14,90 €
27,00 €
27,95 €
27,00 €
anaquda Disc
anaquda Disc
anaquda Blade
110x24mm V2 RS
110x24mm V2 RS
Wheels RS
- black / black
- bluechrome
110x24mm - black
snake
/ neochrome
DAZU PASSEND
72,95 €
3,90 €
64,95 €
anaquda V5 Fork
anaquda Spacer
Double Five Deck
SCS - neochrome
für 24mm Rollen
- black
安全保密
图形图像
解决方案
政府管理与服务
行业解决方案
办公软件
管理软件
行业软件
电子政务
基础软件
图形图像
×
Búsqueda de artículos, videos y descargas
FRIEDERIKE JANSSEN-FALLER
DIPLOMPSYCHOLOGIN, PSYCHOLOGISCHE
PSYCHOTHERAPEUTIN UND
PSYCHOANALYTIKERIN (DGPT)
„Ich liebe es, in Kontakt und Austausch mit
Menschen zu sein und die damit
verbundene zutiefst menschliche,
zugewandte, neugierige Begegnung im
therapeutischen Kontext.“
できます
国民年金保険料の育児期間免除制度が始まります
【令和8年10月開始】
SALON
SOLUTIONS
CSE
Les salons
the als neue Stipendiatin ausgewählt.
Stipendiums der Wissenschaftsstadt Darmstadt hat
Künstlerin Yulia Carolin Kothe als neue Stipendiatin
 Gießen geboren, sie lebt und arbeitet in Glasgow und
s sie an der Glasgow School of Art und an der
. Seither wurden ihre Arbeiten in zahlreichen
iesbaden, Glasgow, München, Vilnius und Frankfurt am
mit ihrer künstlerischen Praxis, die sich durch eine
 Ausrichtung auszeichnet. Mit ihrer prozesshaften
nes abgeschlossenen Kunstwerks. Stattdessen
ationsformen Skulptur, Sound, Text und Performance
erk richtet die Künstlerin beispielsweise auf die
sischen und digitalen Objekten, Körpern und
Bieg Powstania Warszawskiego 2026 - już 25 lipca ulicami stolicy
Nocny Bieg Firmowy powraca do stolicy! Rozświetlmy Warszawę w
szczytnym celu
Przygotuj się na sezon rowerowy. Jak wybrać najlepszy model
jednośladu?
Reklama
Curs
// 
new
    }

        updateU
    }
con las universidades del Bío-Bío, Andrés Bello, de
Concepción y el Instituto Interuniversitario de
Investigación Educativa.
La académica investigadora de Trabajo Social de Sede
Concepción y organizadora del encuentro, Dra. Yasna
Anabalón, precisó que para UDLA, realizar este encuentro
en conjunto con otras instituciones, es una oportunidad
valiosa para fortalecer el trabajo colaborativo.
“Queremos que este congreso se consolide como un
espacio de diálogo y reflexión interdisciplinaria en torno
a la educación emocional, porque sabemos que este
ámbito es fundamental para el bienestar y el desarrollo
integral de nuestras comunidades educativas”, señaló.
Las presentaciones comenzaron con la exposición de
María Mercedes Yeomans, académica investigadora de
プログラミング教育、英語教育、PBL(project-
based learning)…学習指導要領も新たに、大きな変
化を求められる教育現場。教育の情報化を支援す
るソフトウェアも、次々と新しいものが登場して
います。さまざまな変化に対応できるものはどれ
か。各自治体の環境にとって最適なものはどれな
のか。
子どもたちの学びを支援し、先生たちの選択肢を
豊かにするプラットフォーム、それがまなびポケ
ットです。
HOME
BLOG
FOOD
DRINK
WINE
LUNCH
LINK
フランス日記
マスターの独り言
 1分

==============================

◆ Activity ◆
From the listing above, pick out each line where the word "stolicy" appears.

◆ Solution to the exercise ◆
Bieg Powstania Warszawskiego 2026 - już 25 lipca ulicami stolicy
Nocny Bieg Firmowy powraca do stolicy! Rozświetlmy Warszawę w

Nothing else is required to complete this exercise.